トレーナーが去り、一時的な静けさが理事長室を覆った。それから口火を開いたのは秋川やよい理事長だった。トレーナーがいたときには見せなかった、怒った様子でシンボリルドルフと駿川たづなを叱りつけた。
「激怒ッ!やりすぎである!」
「も、申し訳ありません。つい」「ふふっ私が悪いのだ。興が乗ってしまった」
「とはいえ、興味深いのは確かである!あれが例のトレーナーか!」
話しかけられたエアシャカールは目を細めて頷いた。
世紀の天才か、はたまたバカか、判断に苦しむ手のかかる異端児。それがトレーナーだった。この伝説的な御三方によって見極めてもらうために態々場を用意してもらった。自分が講師として見てきたものを語ろうとしてやめた。すでにエアシャカールは三人の様子で確信していた。
「ありゃ天才でもバカでもねえ。頭がイカレちまってるんだ」
ウマ娘は人間の三倍のパワーをもち、毒に強い耐性をもち、体は頑丈で生物的には完全に上位に位置する。そこから放たれるプレッシャーは蛇に睨まれた蛙よろしく慣れていない人間であれば動けなくなる。多少慣れた人間でもシンボリルドルフから放たれた本気のプレッシャー……それもオーラが立ち上るほどとなれば失神するのも当然である。
だがトレーナーは耐え、むしろ挑発した。そこには生物的本能に植え付けられた危機感、死への恐怖というものが欠けているように見えた。

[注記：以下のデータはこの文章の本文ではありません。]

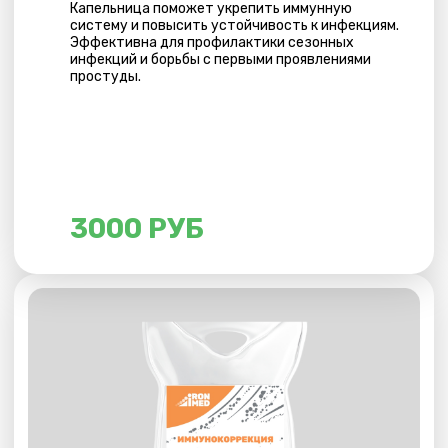
3000 РУБ
ЗДОРОВОЕ СЕРДЦЕ И СОСУДЫ
Показана при сердечно-сосудистых
заболеваниях. Укрепляет стенки сосудов,
нормализует частоту сердечных сокращений
и артериальное давление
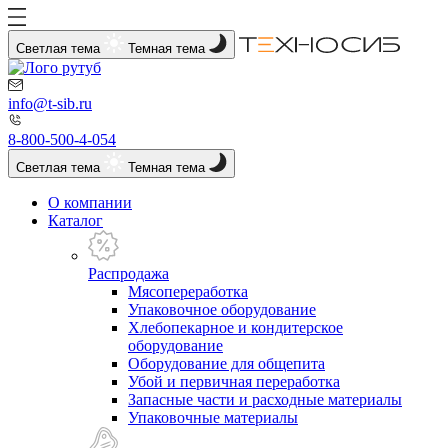
Светлая тема
Темная тема
info@t-sib.ru
8-800-500-4-054
Светлая тема
Темная тема
О компании
Каталог
Распродажа
Мясопереработка
Упаковочное оборудование
Хлебопекарное и кондитерское
оборудование
Оборудование для общепита
Убой и первичная переработка
Запасные части и расходные материалы
Упаковочные материалы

「私は結構気に入りましたよ。最近の子は少しぬるま湯につかり過ぎていますから。むしろ手助けしたくなりました」
流石というべきか駿川たづなは微笑んだ。あまりトレーナーに駿川たづなという立場ある者が深入りするのはよくないことだが、不思議とそれを咎める者はこの場にはいなかった。一般にはおかしなことで、彼女たちには必然なことがあった。
成し遂げるものは螺子が外れていなければならない
「過激ッ!しばらく様子を見ようと思う!」
「私も気にしておこう。トレセン学園に新しい風が吹く……オグリキャップを思い出す」
三者三様の反応を見せて話し合いは終わった。
スペシャルウィーク、エルコンドルパサー、セイウンスカイ、キングヘイロー、グラスワンダー……黄金世代は終わった。
だが、新しい時代が、伝説がやってくる。